The centre piece for the film as it screened at the Cannes Film Festival in May was the historic climate agreement reached at the Paris Climate Summit in 2015. The "fly-on-the-wall" style filming cranks up the tension as Gore prepares to help negotiate the agreement.

Particularly difficult was persuading newly industrialised developing countries such as India that they need to, in their eyes, sacrifice the advantages the older industrialised nations had had. As Piyush Goyal, India’s Minister of Energy and Power, says to Gore about investing in solar energy: “I’ll do the same thing after 150 years. After I’ve used my coal. After I’ve got my people jobs. After I’ve created my infrastructure …”

Yet Gore remains convinced that the tide has turned in what he dubs "the Sustainability Revolution" precisely because it is becoming more economically viable to produce clean energy than carbon-based energy.
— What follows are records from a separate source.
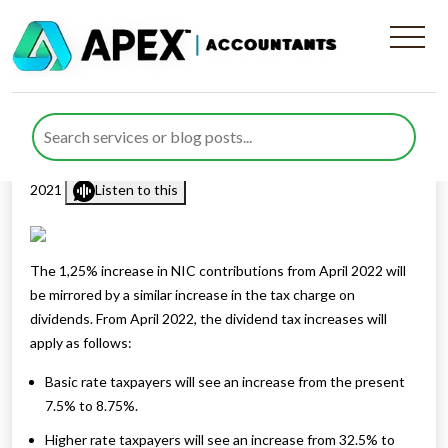
Dividend tax increase
announced
Published by
Rana Zubair
posted in
Business
on 8 September
2021
Listen to this
The 1,25% increase in NIC contributions from April 2022 will
be mirrored by a similar increase in the tax charge on
dividends. From April 2022, the dividend tax increases will
apply as follows:
Basic rate taxpayers will see an increase from the present
7.5% to 8.75%.
Higher rate taxpayers will see an increase from 32.5% to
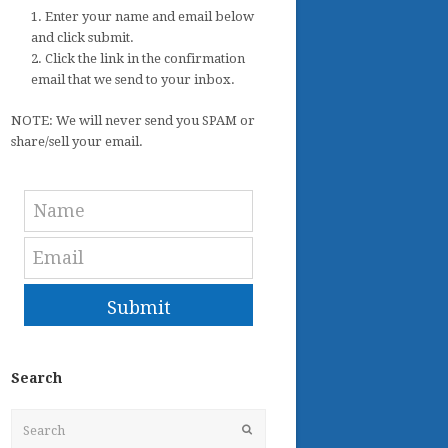
1. Enter your name and email below
and click submit.
2. Click the link in the confirmation
email that we send to your inbox.
NOTE: We will never send you SPAM or
share/sell your email.
Submit
Search
Search
Submit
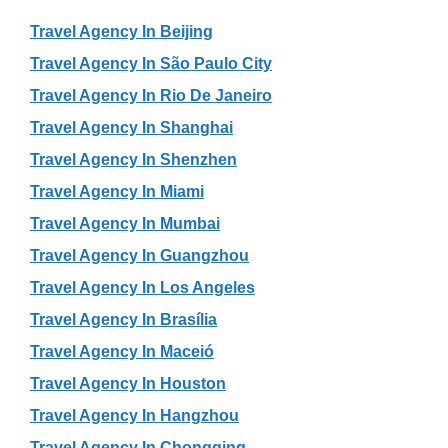
Travel Agency In Beijing
Travel Agency In São Paulo City
Travel Agency In Rio De Janeiro
Travel Agency In Shanghai
Travel Agency In Shenzhen
Travel Agency In Miami
Travel Agency In Mumbai
Travel Agency In Guangzhou
Travel Agency In Los Angeles
Travel Agency In Brasília
Travel Agency In Maceió
Travel Agency In Houston
Travel Agency In Hangzhou
Travel Agency In Chongqing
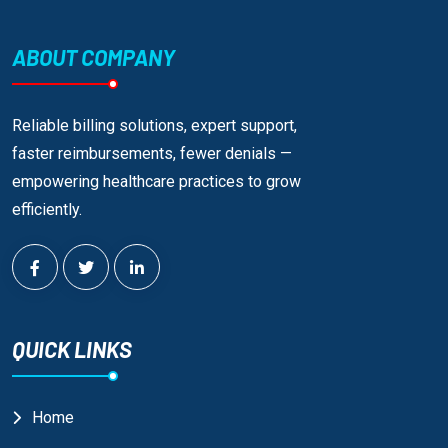
ABOUT COMPANY
Reliable billing solutions, expert support,
faster reimbursements, fewer denials —
empowering healthcare practices to grow
efficiently.
QUICK LINKS
Home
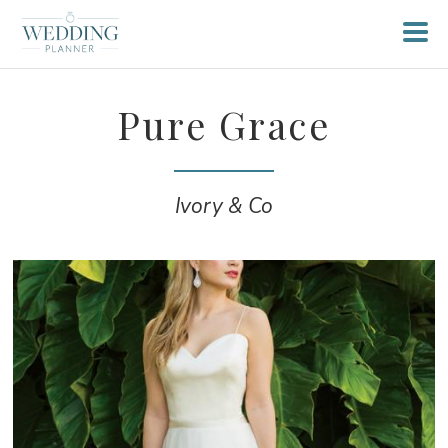
Pure Grace
Ivory & Co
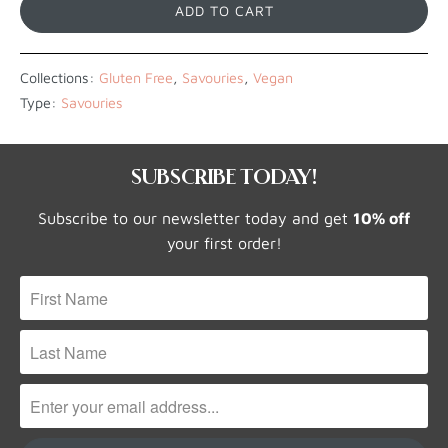
ADD TO CART
Collections:
Gluten Free
,
Savouries
,
Vegan
Type:
Savouries
SUBSCRIBE TODAY!
Subscribe to our newsletter today and get
10% off
your first order!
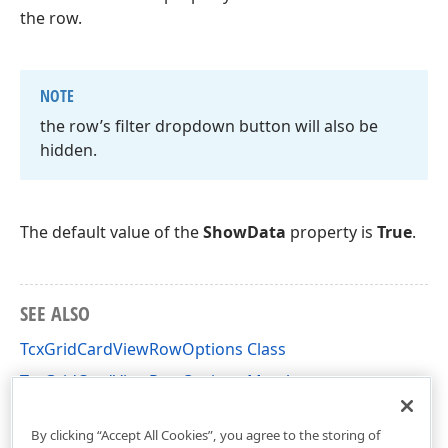
the row.
NOTE
the row’s filter dropdown button will also be
hidden.
The default value of the
ShowData
property is
True
.
SEE ALSO
TcxGridCardViewRowOptions Class
TcxGridCardViewRowOptions Members
cxGridCardView Unit
By clicking “Accept All Cookies”, you agree to the storing of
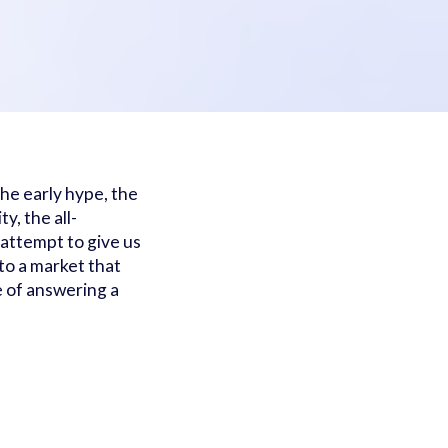
he early hype, the
y, the all-
attempt to give us
to a market that
 of answering a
And countries like India, which don't have a fully developed carbon-based energy system, are ripe to leap straight into the clean energy era. 65% of India's electricity currently comes from coal. However, a fifth of the population still has no access to household electricity at all. Neighbouring Bangladesh is one of the fastest growing solar markets in the world. Millions of Bangladeshis who never had a connection to the nation’s limited power grid are now connected by solar.

At the Paris Summit, Gore managed to persuade India to sign the agreement after brokering help developing their solar energy supply. A happy result. Symbolically, the agreement was signed on Earth Day 2016.

The Fight Goes On
However, since the film's first screenings, Gore has been deeply disappointed that President Trump has carried through on a campaign promise to pull out of the agreement. The film had to be recut to reflect this new development. As usual, though, Gore's irrepressible optimism kicks in. Back on pep-talk mode, he compares the sustainability movement to other social movements that slowly but surely reached a tipping point towards change – the abolition of slavery, civil rights, women's suffrage. And Gore will accompany the Sustainability Revolution every step of the way. Not in a showy way. Quiet but determined. Like the pledge he and the filmmakers urge viewers to sign: "Be Inconvenient"!